The 1st plot shows that the higher the proportion of lower status people in the suburb, the lower the value of the housing prices. The 2nd plot shows the reversed relationship with the number of rooms: the average number of rooms in the house increases as the price increases.

It's time to predict a boosted model on the test dataset. Let's look at the test performance as a function of the number of trees:

  • First, you make a grid of number of trees in steps of 100 from 100 to 10,000.

  • Then, you run the predict function on the boosted model. It takes n.trees as an argument, and produces a matrix of predictions on the test data.

  • The dimensions of the matrix are 206 test observations and 100 different predict vectors at the 100 different values of tree.

    n.trees = seq(from = 100, to = 10000, by = 100)
    predmat = predict(boost.boston, newdata = boston[-train,], n.trees = n.trees)
    dim(predmat)

It's time to compute the test error for each of the predict vectors:

  • predmat is a matrix, medv is a vector, thus (predmat - medv) is a matrix of differences. You can use the apply function to the columns of these square differences (the mean). That would compute the column-wise mean squared error for the predict vectors.

  • Then you make a plot using similar parameters to that one used for Random Forest. It would show a boosting error plot.

    boost.err = with(boston[-train,], apply( (predmat - medv)^2, 2, mean) )
    plot(n.trees, boost.err, pch = 23, ylab = "Mean Squared Error", xlab = "# Trees", main = "Boosting Test Error")
    abline(h = min(test.err), col = "red")

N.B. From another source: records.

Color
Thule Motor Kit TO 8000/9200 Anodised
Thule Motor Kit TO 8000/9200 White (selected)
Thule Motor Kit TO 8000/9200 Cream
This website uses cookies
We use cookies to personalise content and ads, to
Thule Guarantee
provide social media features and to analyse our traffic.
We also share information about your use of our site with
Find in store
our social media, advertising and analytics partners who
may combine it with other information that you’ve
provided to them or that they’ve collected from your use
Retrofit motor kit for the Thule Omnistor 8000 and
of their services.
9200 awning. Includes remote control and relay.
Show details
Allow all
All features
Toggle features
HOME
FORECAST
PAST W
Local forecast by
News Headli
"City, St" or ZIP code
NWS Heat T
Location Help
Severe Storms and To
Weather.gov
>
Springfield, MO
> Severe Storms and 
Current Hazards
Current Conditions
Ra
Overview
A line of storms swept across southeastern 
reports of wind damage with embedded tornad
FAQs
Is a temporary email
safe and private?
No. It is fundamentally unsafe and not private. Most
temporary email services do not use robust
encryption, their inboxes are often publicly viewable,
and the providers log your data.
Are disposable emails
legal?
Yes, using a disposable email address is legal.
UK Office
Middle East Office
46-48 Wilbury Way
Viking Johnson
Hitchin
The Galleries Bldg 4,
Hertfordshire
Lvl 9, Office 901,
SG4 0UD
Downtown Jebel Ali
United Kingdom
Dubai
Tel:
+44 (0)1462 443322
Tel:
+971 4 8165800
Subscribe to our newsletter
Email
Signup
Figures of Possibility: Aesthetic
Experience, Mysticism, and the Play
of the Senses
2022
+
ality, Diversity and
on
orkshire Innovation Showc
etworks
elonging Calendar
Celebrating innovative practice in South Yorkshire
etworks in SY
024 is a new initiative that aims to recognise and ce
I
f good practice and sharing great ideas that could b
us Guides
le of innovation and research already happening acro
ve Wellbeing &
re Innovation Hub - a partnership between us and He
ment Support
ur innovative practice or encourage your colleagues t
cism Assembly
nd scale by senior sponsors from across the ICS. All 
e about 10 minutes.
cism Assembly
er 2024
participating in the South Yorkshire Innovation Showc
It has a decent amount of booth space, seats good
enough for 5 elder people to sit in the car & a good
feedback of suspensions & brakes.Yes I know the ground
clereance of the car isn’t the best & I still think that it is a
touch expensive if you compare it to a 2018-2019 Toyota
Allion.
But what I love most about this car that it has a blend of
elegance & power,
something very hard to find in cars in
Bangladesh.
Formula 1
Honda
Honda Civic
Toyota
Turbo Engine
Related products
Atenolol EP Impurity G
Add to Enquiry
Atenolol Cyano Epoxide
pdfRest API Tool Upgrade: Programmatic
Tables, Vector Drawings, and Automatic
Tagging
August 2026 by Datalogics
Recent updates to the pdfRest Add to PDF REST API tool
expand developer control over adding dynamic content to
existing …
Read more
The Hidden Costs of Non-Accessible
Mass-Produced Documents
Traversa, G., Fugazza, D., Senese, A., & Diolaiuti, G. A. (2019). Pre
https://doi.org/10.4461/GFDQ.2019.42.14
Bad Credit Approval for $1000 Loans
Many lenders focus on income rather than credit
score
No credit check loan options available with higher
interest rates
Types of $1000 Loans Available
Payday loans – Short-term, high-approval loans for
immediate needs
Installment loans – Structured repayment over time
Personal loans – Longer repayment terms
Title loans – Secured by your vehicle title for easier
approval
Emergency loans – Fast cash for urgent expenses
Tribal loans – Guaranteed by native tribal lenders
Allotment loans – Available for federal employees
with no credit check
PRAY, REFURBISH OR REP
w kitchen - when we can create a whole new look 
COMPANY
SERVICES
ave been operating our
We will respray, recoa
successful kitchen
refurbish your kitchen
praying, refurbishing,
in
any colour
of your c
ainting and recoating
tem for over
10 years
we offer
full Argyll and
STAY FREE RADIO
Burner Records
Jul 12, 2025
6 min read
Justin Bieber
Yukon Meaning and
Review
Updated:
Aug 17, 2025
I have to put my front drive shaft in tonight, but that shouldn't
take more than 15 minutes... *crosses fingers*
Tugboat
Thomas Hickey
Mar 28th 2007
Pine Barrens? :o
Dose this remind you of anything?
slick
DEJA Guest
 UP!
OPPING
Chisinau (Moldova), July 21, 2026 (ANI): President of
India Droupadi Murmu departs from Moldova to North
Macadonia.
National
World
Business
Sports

The boosting error pretty much drops down as the number of trees increases. This is an evidence showing that boosting is reluctant to overfit. Let's also include the best test error from the randomForest into the plot. Boosting actually gets a reasonable amount below the test error for randomForest.

Conclusion

So that's the end of this R tutorial on building decision tree models: classification trees, random forests, and boosted trees. The latter 2 are powerful methods that you can use anytime as needed. In my experience, boosting usually outperforms RandomForest, but RandomForest is easier to implement. In RandomForest, the only tuning parameter is the number of trees; while in boosting, more tuning parameters are required besides the number of trees, including the shrinkage and the interaction depth.